Geschil3.In geschil zijn de waarden van de woningen op de waardepeildatum. Belanghebbende bepleit voor de woningen met huisnummers [adres 11] en [adres 14] een waarde van € 275.000. Hiertoe wijst zij op het verkoopcijfer van [adres 15] . Voor de woningen met huisnummers [adres 1] , [adres 5] en [adres 12] bepleit zij een waarde van € 209.000. Daarbij voert zij aan dat dat deze woningen op dezelfde waarde gewaardeerd dienen te worden als de woningen met huisnummers [adres 2] , [adres 3] , [adres 4] , [adres 6] , [adres 7] , [adres 8] , [adres 9] , [adres 10] en [adres 13] , omdat al deze woningen dezelfde eigenschappen hebben.

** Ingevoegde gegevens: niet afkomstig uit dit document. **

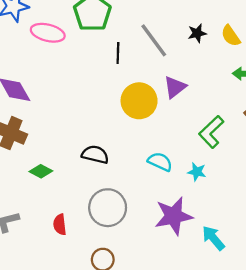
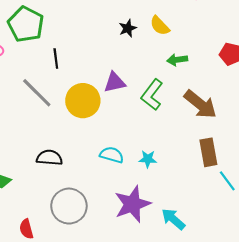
gray line: (154, 40) -> (37, 93), moved
purple triangle: (175, 87) -> (115, 82), turned 35
green L-shape: (211, 132) -> (152, 95), moved

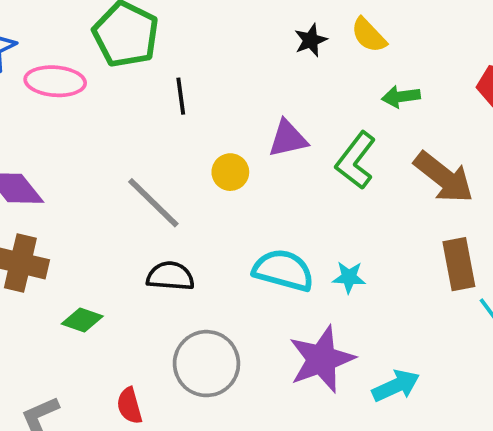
gray line: (37, 93) -> (153, 203), moved
yellow circle: (83, 101) -> (230, 172), size x0.6
cyan semicircle: (112, 155) -> (283, 270), size x1.4
cyan arrow: (173, 219) -> (396, 386), turned 115

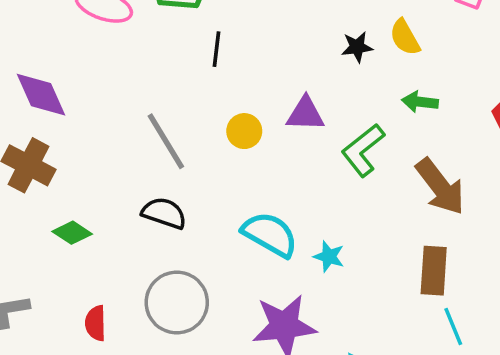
black star: (311, 40) -> (357, 47), moved

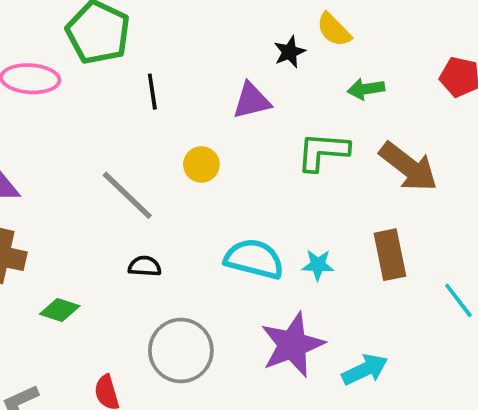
purple triangle: (305, 114) -> (252, 101), moved
green L-shape: (363, 150) -> (323, 152), turned 58
black semicircle: (164, 213) -> (145, 266), size x0.7
brown rectangle: (434, 271) -> (390, 255), moved

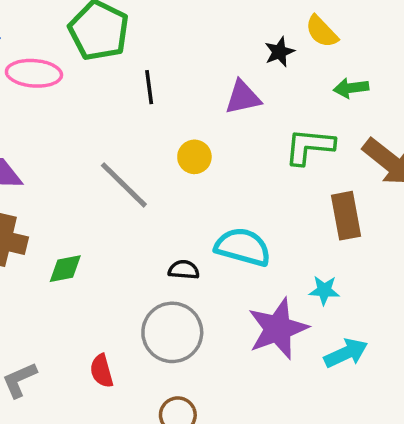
brown rectangle: (390, 255) -> (346, 216), moved
cyan star: (318, 265) -> (324, 290), moved
black semicircle: (145, 266) -> (184, 270), moved
green diamond: (60, 310) -> (65, 269), moved, turned -30

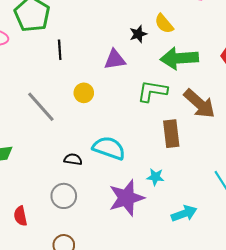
green arrow: (351, 88) -> (179, 58), size x1.8
gray circle: (172, 332) -> (64, 196), size x0.7
cyan arrow: (346, 353) -> (184, 214), moved

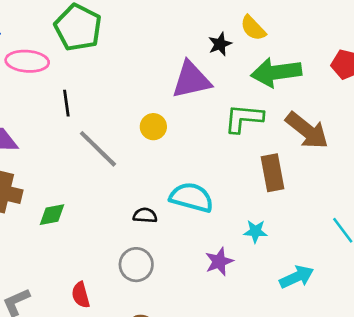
black line: (60, 50) -> (66, 103), moved
purple triangle: (115, 60) -> (191, 80), size x1.4
purple star: (126, 198) -> (219, 261), size x0.6

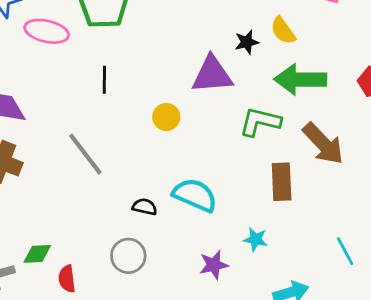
black line: (66, 103) -> (104, 80), moved
gray line: (98, 149) -> (85, 154), moved
green diamond: (52, 215) -> (37, 254), moved

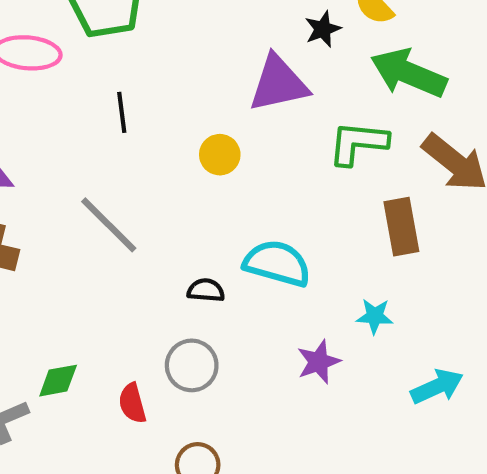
green arrow: (300, 79) -> (409, 73), turned 30
red semicircle: (67, 279) -> (132, 403), moved

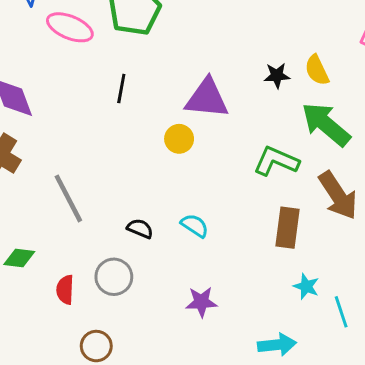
purple triangle: (278, 84) -> (207, 98), moved
gray line: (109, 225) -> (68, 198), moved
cyan semicircle: (277, 263) -> (195, 226), size x0.6
cyan star: (375, 316) -> (306, 286), moved

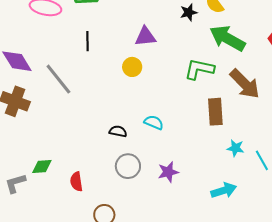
purple triangle: (207, 98) -> (145, 37), size x0.7
gray line: (68, 198) -> (58, 79), moved
gray circle: (114, 277) -> (128, 166), moved

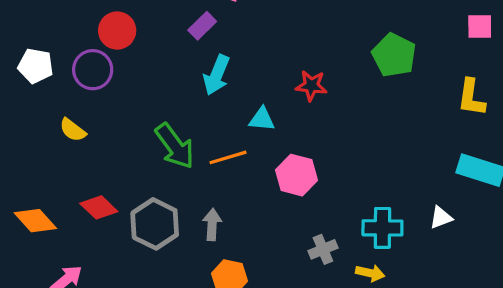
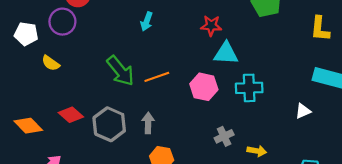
white pentagon: (36, 66) -> (26, 34), moved
cyan arrow: (217, 75) -> (147, 21), size x0.7
cyan triangle: (262, 119) -> (226, 53), moved, size x1.4
cyan cross: (382, 228) -> (249, 88), moved

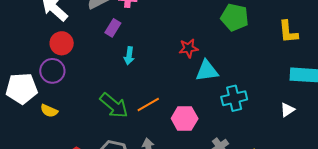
white pentagon: (26, 34) -> (22, 88), size x1.4
pink hexagon: (204, 87) -> (185, 119), moved

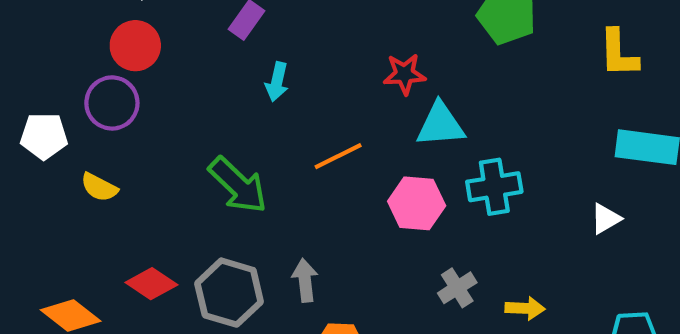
white pentagon: (22, 88) -> (44, 136), size x0.7
orange line: (148, 105) -> (338, 156), moved
pink hexagon: (185, 119) -> (417, 203), moved

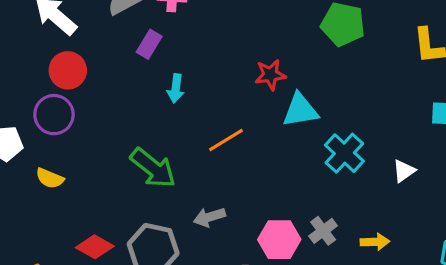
cyan cross: (494, 187) -> (344, 153), turned -33
pink hexagon: (417, 203) -> (279, 240), moved
white triangle: (606, 219) -> (404, 171), moved
gray arrow: (305, 280) -> (209, 217), moved, turned -96

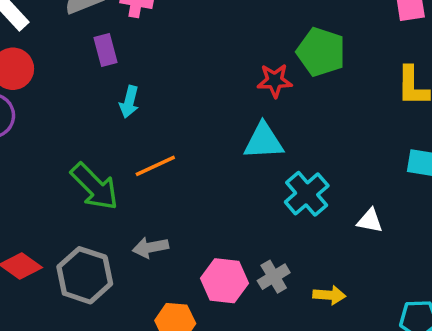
purple rectangle: (149, 44) -> (105, 50), turned -52
red star: (270, 75) -> (275, 81), moved
orange line: (226, 140) -> (155, 166), moved
white triangle: (404, 171) -> (370, 221), turned 40

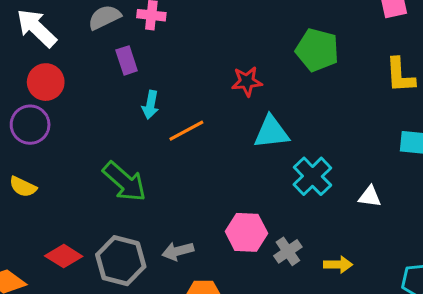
red star: (275, 81) -> (247, 81), moved
orange line: (155, 166) -> (186, 131), moved
gray arrow: (150, 247) -> (178, 251), moved
pink hexagon: (224, 281) -> (246, 232), moved

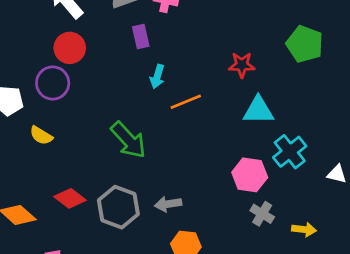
pink hexagon: (246, 232) -> (250, 175), moved
gray cross: (288, 251) -> (262, 214), turned -30

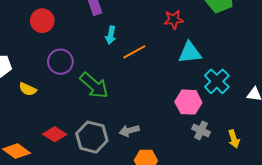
purple circle: (53, 83) -> (60, 62), moved
yellow arrow: (304, 229) -> (234, 139), turned 72

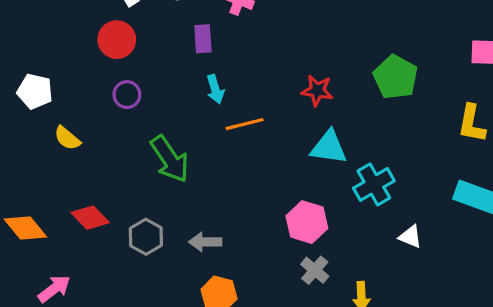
cyan arrow: (111, 35) -> (215, 89), turned -42
purple circle: (60, 62) -> (127, 95), moved, size x0.7
cyan cross: (217, 81) -> (374, 184), moved
gray hexagon: (92, 137) -> (146, 237), size x0.7

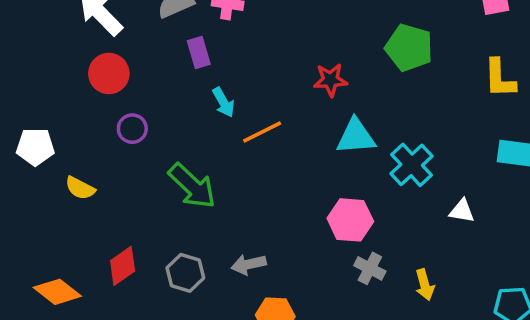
red diamond: (90, 218) -> (123, 266), turned -69

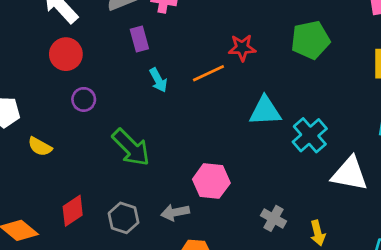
green pentagon: (409, 48) -> (310, 40), turned -30
red star: (330, 80) -> (242, 48), moved
orange line: (262, 132) -> (208, 73), moved
white triangle: (462, 211) -> (350, 174), size x1.8
pink hexagon: (350, 220) -> (211, 181), moved

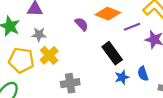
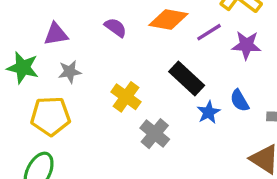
purple semicircle: (82, 24) -> (115, 27), moved
yellow cross: (49, 55) -> (126, 97), moved
gray cross: (70, 83) -> (155, 134), moved, turned -30

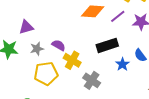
purple semicircle: (115, 27) -> (59, 45), moved
black rectangle: (187, 78) -> (107, 45), turned -55
yellow pentagon: (50, 116) -> (46, 74), moved

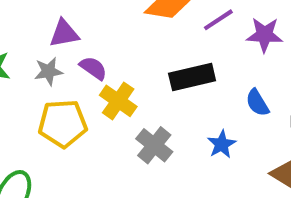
purple triangle: (26, 27) -> (64, 33), moved
blue star: (122, 64) -> (222, 144), moved

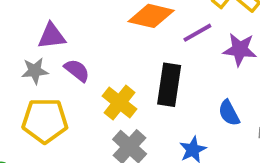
black rectangle: (192, 77) -> (169, 85), turned -72
yellow cross: (118, 101) -> (119, 103), moved

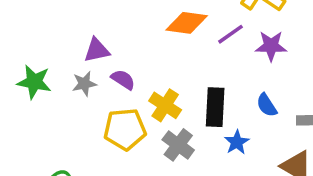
black rectangle: (169, 85) -> (215, 107), moved
yellow pentagon: (45, 121) -> (125, 129), moved

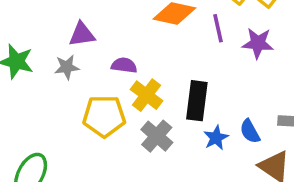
purple line: (231, 34) -> (218, 28), turned -72
purple semicircle: (123, 80) -> (124, 65), moved, turned -30
blue semicircle: (267, 105) -> (250, 131), moved

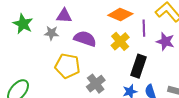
purple semicircle: (124, 65) -> (85, 39), size x1.5
yellow cross: (147, 95) -> (120, 41), moved
black rectangle: (197, 101) -> (139, 66), moved

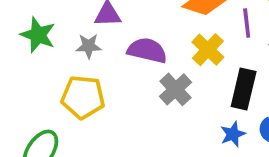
yellow pentagon: (67, 66) -> (83, 97), moved
gray cross: (96, 84) -> (175, 89), moved

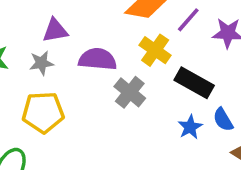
purple line: (247, 23) -> (188, 20), turned 56
black rectangle: (244, 89) -> (194, 83), turned -66

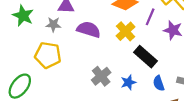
purple line: (188, 20) -> (150, 17), turned -30
gray cross: (130, 92) -> (101, 76), moved
blue star: (190, 127) -> (128, 82), moved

Daarnaast betoogt belanghebbende dat het vergelijkingsobject [adres 16] en het verkoopcijfer voor [adres 17] een hogere waarde onderbouwen. Belanghebbende heeft ter zitting verklaard zich te kunnen vinden in de WOZ-waarden van de woningen met huisnummers [adres 2] , [adres 3] , [adres 4] , [adres 6] , [adres 7] , [adres 8] , [adres 9] , [adres 10] en [adres 13] , zodat deze waarden niet meer in geschil zijn.

4. De heffingsambtenaar stelt zich op het standpunt dat de beroepen ongegrond moeten worden verklaard. Ter onderbouwing van dit standpunt heeft de heffingsambtenaar onder meer twee matrices overgelegd. In de matrix voor de woningen met huisnummers [adres 11] en [adres 14] is de waarde voor de woningen bepaald op € 246.508 en zijn de volgende vergelijkingsobjecten opgenomen: [adres 15] , verkocht op 26 oktober 2021 voor € 335.000; [adres 18] , verkocht op 20 mei 2021 voor € 285.000 en [adres 19] , verkocht op 28 januari 2020 voor € 230.000. In de matrix voor de woningen met de overige huisnummers is de waarde voor de woningen bepaald op € 192.829 en zijn de volgende vergelijkingsobjecten opgenomen: [adres 20] , verkocht op 3 maart 2020 voor € 205.000; [adres 16] , verkocht op 17 februari 2020 voor € 195.000 en [adres 21] , verkocht op 23 juli 2020 voor € 212.500.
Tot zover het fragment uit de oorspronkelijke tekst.